Actually, there are firms that do track the main p2p type services like limewire.  BigChampage is one that claims (probably overclaims) its ability to track trends in downloads.  Since they are effectively performing large polls, the results are open to some interpretation.


----------



## Redbeardin84 (Apr 11, 2009)

> 6. If you had the last few years to live over again and could completely revamp Wizards’ PDF and electronic media strategy from the ground up, what would you do differently?
> 
> I don’t know that I would try to re-do anything. The truth is that the world is changing quickly, and as a business we need to be flexible enough to adapt to that changing environment.
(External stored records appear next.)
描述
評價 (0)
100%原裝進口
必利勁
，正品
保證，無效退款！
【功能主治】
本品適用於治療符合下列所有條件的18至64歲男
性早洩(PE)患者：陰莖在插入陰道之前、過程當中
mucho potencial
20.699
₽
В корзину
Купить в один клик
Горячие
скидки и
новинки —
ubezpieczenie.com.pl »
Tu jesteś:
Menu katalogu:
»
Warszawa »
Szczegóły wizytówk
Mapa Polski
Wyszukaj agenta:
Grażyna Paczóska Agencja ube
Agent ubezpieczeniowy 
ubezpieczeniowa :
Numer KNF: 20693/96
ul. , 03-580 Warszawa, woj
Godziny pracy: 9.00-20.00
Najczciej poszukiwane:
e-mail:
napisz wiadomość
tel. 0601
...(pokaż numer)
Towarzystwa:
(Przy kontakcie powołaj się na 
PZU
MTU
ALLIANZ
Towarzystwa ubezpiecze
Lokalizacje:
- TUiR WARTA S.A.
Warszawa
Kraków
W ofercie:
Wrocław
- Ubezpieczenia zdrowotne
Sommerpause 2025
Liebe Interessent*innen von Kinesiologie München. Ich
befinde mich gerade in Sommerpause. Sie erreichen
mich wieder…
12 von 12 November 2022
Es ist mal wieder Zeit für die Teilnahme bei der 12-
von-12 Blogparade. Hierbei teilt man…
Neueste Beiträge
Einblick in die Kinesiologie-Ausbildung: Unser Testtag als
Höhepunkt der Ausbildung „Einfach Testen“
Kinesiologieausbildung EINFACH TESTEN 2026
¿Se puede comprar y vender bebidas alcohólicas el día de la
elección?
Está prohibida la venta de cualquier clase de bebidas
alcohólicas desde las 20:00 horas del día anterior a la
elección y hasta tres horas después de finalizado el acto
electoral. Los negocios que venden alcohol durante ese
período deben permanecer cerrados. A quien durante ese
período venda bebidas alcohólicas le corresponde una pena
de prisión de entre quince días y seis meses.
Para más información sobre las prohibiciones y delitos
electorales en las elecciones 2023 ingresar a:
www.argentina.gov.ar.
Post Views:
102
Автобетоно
We have and always will continue to find the best ways to be responsive to our community of fans and gamers.





Wanting to protect the profits and the brand, I can understand.  This answer confuses me and upsets me more than any pother part of the whole situation.

In 3rd edition, we were teased with E-Tools from day 1.  By the time the gaming community made what was released workable, it became time to reset editions.

Now I'm a big fan of the new edtion.  Old editions have taken a backseat in my circle.

Again however, at launch we were teased with never before available online utilities in the new edition.  I grant that with a WORKING Character generator that needn't be user modified to include crunch, they have on an academic level made the hurdle in comparison to previous company history.   But they also pitched E-books.  And they delivered on so little of what was pitched so far.

For this leader to publicly say he could not think of anything he would change, and there can't fairly be any faults assigned given that the world is expanding and becoming more sophisticated than WotC anticipated is either alarming or disingenuous.  

For 3E, 3.5, and 4th ed WotC has been over-promising e-solutions for its customers, and under-delivering.   If that is not something one would at least acknowledge when asked d to be retrospective on the matter, I cannot think I would take much solace in anything else he has to say.  Especially concerning Promisies of finding other e-distribution methods.

And to flat out state that a universally available format is not a e-distribution method that they will consider (PDF), one begins to wonder about the ease of use and compatibility of any future E-distribution formats.   Cars use tires because they have worked for decades.  Re-inventing the wheel?  Don't they advise against that in "CEO 101"?


----------



## Nagol (Apr 11, 2009)

Although the ratio of 10:1 sounds high, 10:0 is much worse.

I still think pullinf the extant files is unfortunate and not in WoTC's interest.   Refusing to support the format with product going forward would have provided just as much protection to new bookjs (i.e. almost none) whilst allowing some revenue generation from the compromised set.  

Now, the compromise continues, but the revenue is stopped.  How is that better?


----------



## JoeGKushner (Apr 11, 2009)

Allenkwest said:


> I think it would be rather great of them to include a code in the hardcover books, like to register them, and that code would also allow you access to a PDF file of the book you purchased. And that PDF would only work on the computer that it was downloaded too.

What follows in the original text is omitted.